Hacker News new | ask | show | jobs
by andrewla 3238 days ago
Based on the numbers for lookup, it looks worse than that -- it seems to be linear (r2 = .9988).

    df <- data.frame(
      s=c(0,1,4,16,64,256,1024,4096, 16192, 65536,
          262144, 1048576),
      t=c(0, 1, 5, 17, 104, 440, 1780, 8940, 38000,
          198000, 930000, 4260000))
    > summary(lm(t ~ s + 0, data=df))
    ...
    Coefficients:
      Estimate Std. Error t value Pr(>|t|)
    s  4.02825    0.04161   96.82   <2e-16 ***

    Residual standard error: 45060 on 11 degrees of freedom
    Multiple R-squared:  0.9988,    Adjusted R-squared:  0.9987
    F-statistic:  9374 on 1 and 11 DF,  p-value: < 2.2e-16
1 comments

That's because the program is looking up every item.
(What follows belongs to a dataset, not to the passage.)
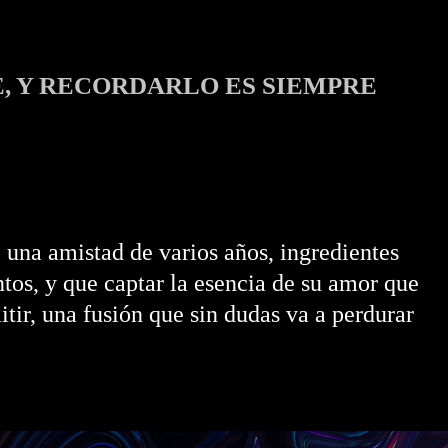
TE, Y RECORDARLO ES SIEMPRE
 una amistad de varios años, ingredientes
tos, y que captar la esencia de su amor que
tir, una fusión que sin dudas va a perdurar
It's _right there in the text_:

> Note that this time is measuring the time taken to look up every element in the collection, rather than just looking up a single element.

http://www.lihaoyi.com/post/BenchmarkingScalaCollections.htm...

Shame on me for not looking more closely!

So when you look at the per-operation cost (t/s in my model) then what emerges is, indeed, logarithmic (r2 ~ .96 for lm(t/s ~ s + log(s)). Bounded, for sure, but if you walk in with a vector-indexing-bound but array-size-independent algorithm expecting that the performance for 1e3 elements will be representative of the behavior for 1e6, you're in for a surprise.